San Francisco — Worker deaths caused by exposure to methylene chloride are on the rise, according to researchers from OSHA and the University of California, San Francisco, who identified 32 deaths on top of those the Environmental Protection Agency had recently reported over a period spanning nearly four decades.

Methylene chloride is a solvent widely used in paint strippers, cleaners, adhesives and sealants. Analyzing 1980-2018 data from inspection reports, autopsy reports and medical records, as well as other resources, the researchers categorized cases either as consumer cases occurring in the home or those that happened on the job. Of the 85 deaths linked to the chemical, 87% were considered work-related. Previously, EPA had connected 53 deaths to the solvent.

The analysis also reveals that since 2000, work-related deaths related to paint stripping and bathroom construction projects, which includes bathtub refinishing, have increased. In 2013, OSHA and NIOSH released a hazard alert aimed at bathtub refinishers.

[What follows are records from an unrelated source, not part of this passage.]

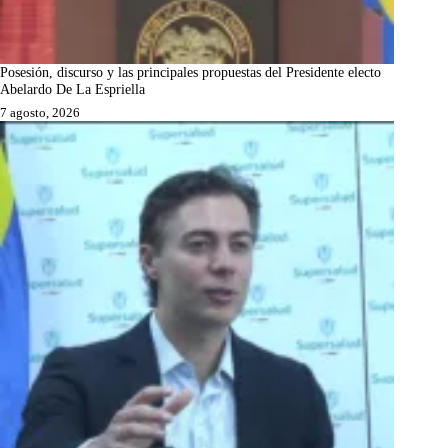
Posesión, discurso y las principales propuestas del Presidente electo
Abelardo De La Espriella
7 agosto, 2026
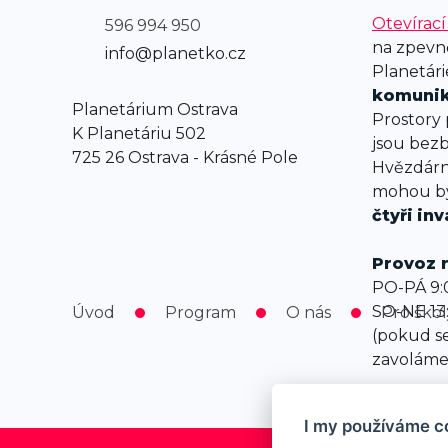
Otevírac
596 994 950
na zpevn
info@planetko.cz
Planetár
komunik
Planetárium Ostrava
Prostory
K Planetáriu 502
jsou bezb
725 26 Ostrava - Krásné Pole
Hvězdárny
mohou b
čtyři
inv
Provoz r
PO-PÁ 9:0
SO-NE 13
Úvod
Program
O nás
Pro škol
(pokud s
zavoláme
I my používáme c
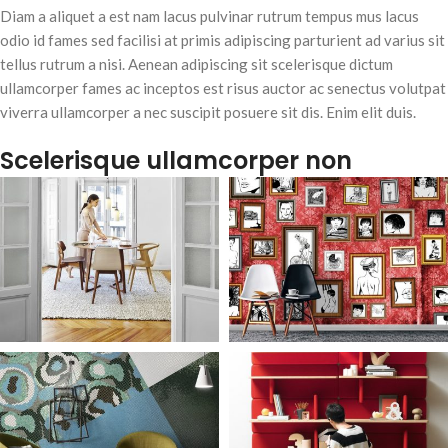
Diam a aliquet a est nam lacus pulvinar rutrum tempus mus lacus
odio id fames sed facilisi at primis adipiscing parturient ad varius sit
tellus rutrum a nisi. Aenean adipiscing sit scelerisque dictum
ullamcorper fames ac inceptos est risus auctor ac senectus volutpat
viverra ullamcorper a nec suscipit posuere sit dis. Enim elit duis.
Scelerisque ullamcorper non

In 2014, EPA found that methylene chloride may cause cancer, harm to the central nervous system and toxicity to the liver, among other adverse health effects. Three years later, the agency proposed a rule banning nearly all methylene chloride stripper products for occupational and consumer use. However, with EPA under new leadership, the agency in 2019 limited the ban to consumer products but allowed continued use in commercial settings.

 

In a UCSF press release, the researchers suggest fragmented public health reporting may be the reason for EPA’s lower figure and call on the agency to limit future use of the chemical.

“It is unacceptable that these workers died simply because they were doing their job,” lead study author Annie Hoang, a researcher fellow at UCSF, said in the release. “I hope the EPA will do its job to protect our workers and save lives.”

Hoang and her colleagues also urge EPA not to rely on label warnings and personal protective equipment for protection, but instead emphasize the use of safer substitutes.

The study was published online in the journal JAMA Internal Medicine.